PROBLEM REQUIREMENTS
Begin at the line that has "r goods and", stop after the line that has "behind YOUR Standard or Triumph and", and print exactly those lines from the records below, without any pictures.

--- RECORDS FOR PROCESSING Enclosed Below ---

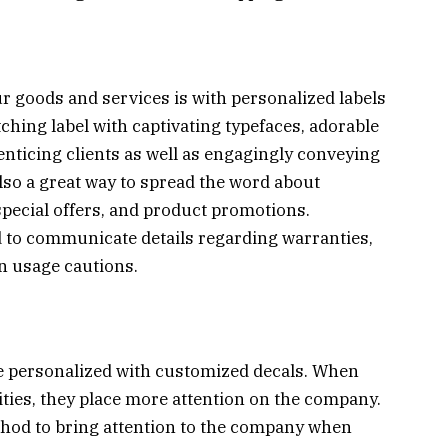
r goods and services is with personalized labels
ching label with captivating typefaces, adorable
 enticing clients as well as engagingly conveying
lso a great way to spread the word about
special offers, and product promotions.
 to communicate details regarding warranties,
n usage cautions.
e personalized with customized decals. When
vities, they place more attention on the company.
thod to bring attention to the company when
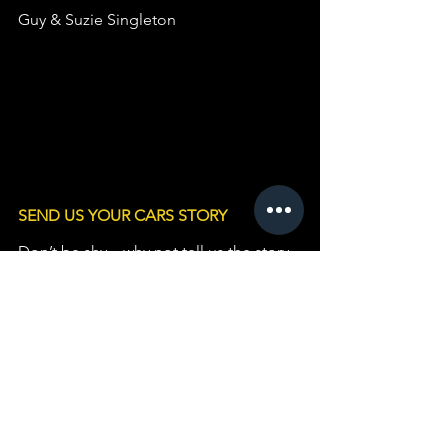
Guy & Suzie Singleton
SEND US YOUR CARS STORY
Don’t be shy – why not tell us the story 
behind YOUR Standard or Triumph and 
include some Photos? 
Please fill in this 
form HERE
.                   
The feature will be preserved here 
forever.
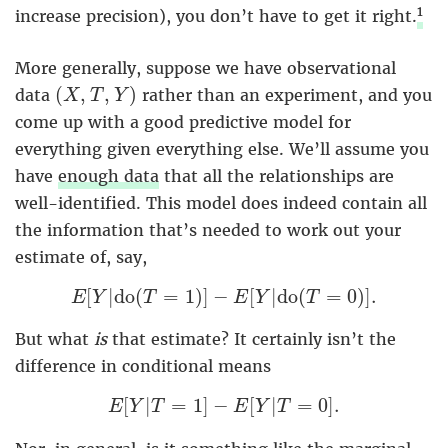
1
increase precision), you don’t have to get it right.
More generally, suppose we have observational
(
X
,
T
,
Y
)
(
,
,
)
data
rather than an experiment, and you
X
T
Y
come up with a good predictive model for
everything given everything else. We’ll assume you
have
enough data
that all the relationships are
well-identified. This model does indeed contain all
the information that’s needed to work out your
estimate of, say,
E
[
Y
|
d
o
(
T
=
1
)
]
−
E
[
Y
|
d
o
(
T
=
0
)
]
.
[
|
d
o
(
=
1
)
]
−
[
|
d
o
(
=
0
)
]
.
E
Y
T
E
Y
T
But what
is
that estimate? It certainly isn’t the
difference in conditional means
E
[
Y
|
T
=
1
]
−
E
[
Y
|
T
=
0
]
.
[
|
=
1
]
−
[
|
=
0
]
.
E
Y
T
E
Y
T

--- End of Enclosed RECORDS FOR PROCESSING ---
--- RECORDS FOR PROCESSING Enclosed Below ---

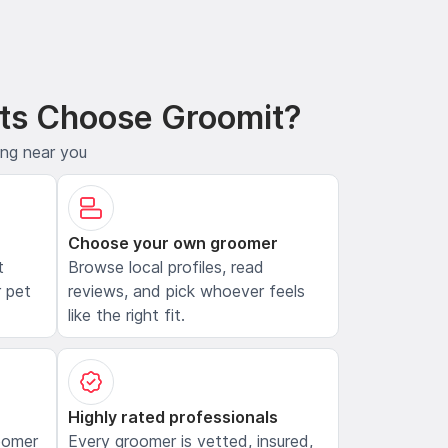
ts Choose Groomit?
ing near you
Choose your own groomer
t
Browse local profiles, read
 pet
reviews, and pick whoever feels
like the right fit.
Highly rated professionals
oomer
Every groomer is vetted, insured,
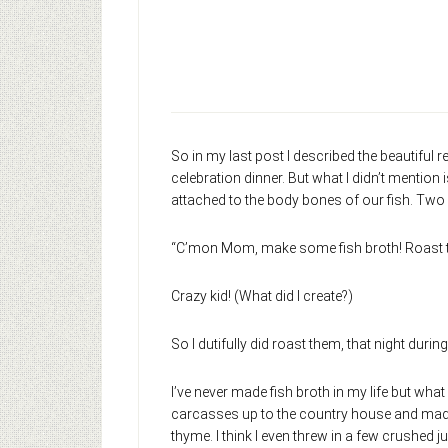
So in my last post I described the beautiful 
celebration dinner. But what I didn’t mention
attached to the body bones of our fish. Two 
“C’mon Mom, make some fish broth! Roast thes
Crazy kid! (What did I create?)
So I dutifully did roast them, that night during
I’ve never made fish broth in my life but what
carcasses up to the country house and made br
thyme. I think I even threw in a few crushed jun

--- End of Enclosed RECORDS FOR PROCESSING ---
--- RECORDS FOR PROCESSING Enclosed Below ---

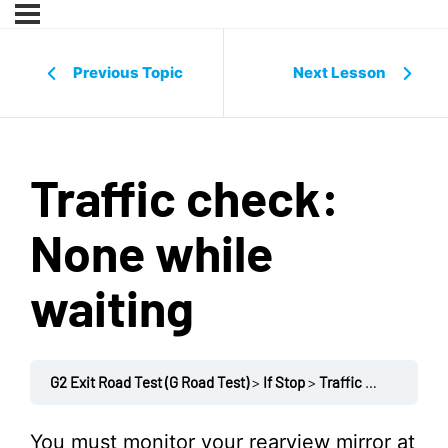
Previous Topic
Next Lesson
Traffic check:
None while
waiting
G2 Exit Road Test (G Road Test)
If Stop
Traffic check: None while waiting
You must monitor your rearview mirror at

--- End of Enclosed RECORDS FOR PROCESSING ---

RESULT OF THIS EXERCISE
r goods and services is with personalized labels
ching label with captivating typefaces, adorable
 enticing clients as well as engagingly conveying
lso a great way to spread the word about
special offers, and product promotions.
 to communicate details regarding warranties,
n usage cautions.
e personalized with customized decals. When
vities, they place more attention on the company.
thod to bring attention to the company when
Guy & Suzie Singleton
SEND US YOUR CARS STORY
Don’t be shy – why not tell us the story 
behind YOUR Standard or Triumph and 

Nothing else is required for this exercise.